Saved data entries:
»»
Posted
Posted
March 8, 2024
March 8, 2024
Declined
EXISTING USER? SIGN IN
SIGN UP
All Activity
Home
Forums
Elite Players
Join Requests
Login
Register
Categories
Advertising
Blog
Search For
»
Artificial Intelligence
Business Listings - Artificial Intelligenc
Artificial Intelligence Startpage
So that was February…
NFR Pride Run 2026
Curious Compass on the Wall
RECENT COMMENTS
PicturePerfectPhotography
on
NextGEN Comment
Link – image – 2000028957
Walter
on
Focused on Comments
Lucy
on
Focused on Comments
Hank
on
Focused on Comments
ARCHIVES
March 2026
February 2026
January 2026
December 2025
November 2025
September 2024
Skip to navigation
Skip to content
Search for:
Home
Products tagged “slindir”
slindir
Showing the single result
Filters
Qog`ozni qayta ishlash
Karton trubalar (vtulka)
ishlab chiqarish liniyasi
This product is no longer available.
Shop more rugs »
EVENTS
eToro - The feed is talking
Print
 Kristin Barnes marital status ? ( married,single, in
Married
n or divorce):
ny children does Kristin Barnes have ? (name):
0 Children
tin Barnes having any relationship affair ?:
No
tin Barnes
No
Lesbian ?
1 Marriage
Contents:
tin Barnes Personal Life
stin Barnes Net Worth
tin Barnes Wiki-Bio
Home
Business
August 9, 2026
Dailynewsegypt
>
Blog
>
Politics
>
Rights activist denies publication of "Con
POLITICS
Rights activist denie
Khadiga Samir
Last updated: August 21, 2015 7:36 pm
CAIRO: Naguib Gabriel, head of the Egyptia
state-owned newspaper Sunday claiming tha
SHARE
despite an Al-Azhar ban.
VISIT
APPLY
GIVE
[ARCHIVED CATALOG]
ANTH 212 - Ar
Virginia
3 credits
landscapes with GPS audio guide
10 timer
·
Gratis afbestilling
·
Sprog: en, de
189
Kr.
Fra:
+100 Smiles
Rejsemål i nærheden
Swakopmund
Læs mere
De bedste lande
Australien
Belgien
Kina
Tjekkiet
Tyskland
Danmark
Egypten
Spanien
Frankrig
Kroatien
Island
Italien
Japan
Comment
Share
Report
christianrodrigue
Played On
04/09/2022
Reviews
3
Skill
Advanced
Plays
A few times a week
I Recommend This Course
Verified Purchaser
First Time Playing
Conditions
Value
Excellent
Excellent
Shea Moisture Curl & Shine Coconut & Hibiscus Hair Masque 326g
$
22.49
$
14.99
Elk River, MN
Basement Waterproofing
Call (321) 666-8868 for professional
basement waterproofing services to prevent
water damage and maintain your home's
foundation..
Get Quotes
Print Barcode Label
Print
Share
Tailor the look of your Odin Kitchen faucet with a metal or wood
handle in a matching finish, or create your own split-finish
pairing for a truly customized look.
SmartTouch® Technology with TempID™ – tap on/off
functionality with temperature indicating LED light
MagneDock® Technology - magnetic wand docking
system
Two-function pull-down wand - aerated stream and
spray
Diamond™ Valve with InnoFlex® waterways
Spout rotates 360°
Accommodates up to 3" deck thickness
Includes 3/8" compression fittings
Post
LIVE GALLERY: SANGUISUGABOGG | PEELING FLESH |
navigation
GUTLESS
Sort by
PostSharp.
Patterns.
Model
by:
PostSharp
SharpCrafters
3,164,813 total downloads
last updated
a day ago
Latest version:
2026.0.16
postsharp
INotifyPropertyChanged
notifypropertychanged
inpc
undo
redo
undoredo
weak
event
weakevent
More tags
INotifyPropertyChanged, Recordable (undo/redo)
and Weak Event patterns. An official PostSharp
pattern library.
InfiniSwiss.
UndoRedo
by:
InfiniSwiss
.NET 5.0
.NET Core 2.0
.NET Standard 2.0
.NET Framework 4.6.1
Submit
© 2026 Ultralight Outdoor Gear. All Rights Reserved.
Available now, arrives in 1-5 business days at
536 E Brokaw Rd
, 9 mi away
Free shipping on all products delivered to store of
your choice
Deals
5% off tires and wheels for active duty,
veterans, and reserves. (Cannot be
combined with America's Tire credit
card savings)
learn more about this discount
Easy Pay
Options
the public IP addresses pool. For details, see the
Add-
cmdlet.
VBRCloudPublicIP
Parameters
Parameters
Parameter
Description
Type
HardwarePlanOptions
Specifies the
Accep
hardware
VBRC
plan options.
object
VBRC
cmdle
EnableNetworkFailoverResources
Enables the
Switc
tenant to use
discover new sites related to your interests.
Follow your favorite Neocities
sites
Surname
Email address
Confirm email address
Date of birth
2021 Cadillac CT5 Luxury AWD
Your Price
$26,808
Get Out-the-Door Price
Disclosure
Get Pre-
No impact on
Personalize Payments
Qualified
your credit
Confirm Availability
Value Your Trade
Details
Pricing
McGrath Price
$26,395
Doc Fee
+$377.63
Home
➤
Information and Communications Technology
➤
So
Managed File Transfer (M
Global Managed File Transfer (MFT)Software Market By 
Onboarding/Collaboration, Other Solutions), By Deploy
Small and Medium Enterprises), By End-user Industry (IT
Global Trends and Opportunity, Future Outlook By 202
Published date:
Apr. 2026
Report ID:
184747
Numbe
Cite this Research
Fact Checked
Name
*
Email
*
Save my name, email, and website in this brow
««
[What you need to do]:
Above are the entries; copy every line among them that contains the word "Global".

[Output]:
Global Managed File Transfer (MFT)Software Market By 
Global Trends and Opportunity, Future Outlook By 202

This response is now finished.